WASHINGTON, May 1 (Xinhua) -- The top U.S. intelligence agency said Thursday the country's intelligence community does not believe the coronavirus was manmade or genetically modified.

   The U.S. intelligence community "concurs with the wide scientific consensus that the COVID-19 virus was not manmade or genetically modified," the Office of the Director of National Intelligence (ODNI) said in a statement.

   The ODNI said it was investigating whether the virus emerged from a laboratory in Wuhan, China, although the rumor has been repeatedly dismissed among scientists, who generally believe the virus jumped from animals to humans in some natural way involving farming, hunting or the transporting of wild animals.

   Citing current and former U.S. officials, The New York Times reported Thursday that senior Trump administration officials pushed intelligence agencies to hunt for evidence to support an unsubstantiated theory that a lab in Wuhan was the origin of the outbreak as President Donald Trump escalated a public campaign to blame China for the pandemic.

   Some intelligence analysts are concerned that the pressure from those officials will distort assessments about the virus and that they could be used as a political weapon, according to the report.

   U.S. Secretary of State Mike Pompeo, former director of the Central Intelligence Agency (CIA), took the lead in pushing intelligence agencies for more information, said the report, adding that Matthew Pottinger, Trump's deputy national security adviser, pressed intelligence agencies off and on since January to gather information that "might support any origin theory linked to a lab."

   The report also said that Anthony Ruggiero, the head of the National Security Council's bureau tracking weapons of mass destruction, expressed frustration during a video conference in January that the CIA was unable to get behind any theory of the outbreak's origin.

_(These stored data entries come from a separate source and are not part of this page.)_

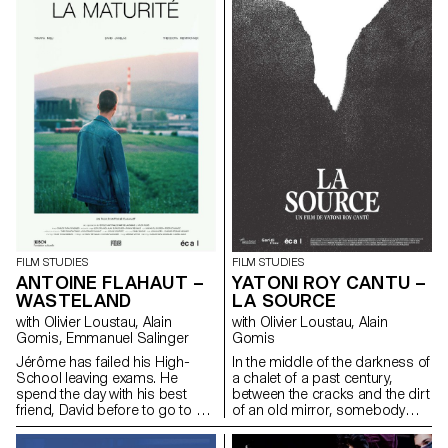
FILM STUDIES
FILM STUDIES
ANTOINE FLAHAUT –
YATONI ROY CANTU –
WASTELAND
LA SOURCE
with Olivier Loustau, Alain
with Olivier Loustau, Alain
Gomis, Emmanuel Salinger
Gomis
Jérôme has failed his High-
In the middle of the darkness of
School leaving exams. He
a chalet of a past century,
spend the day with his best
between the cracks and the dirt
friend, David before to go to a
of an old mirror, somebody
party.
appears. It is Lisbeth. She
moves forward in her dressing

   Most intelligence agencies remain skeptical that conclusive evidence of a link to a lab can be found, and scientists who have studied the genetics of the coronavirus say that the overwhelming probability is that it leapt from animal to human in a nonlaboratory setting, as was the case with HIV, Ebola and SARS, according to the report.

   As COVID-19 deaths continue to increase in the United States, the Trump administration and its allies in Congress have tried desperately to deflect criticisms about their blunders by blaming others.

   As of Thursday noon, the United States reported more than 1.04 million COVID-19 cases with over 61,000 deaths, according to a tally from the Johns Hopkins University.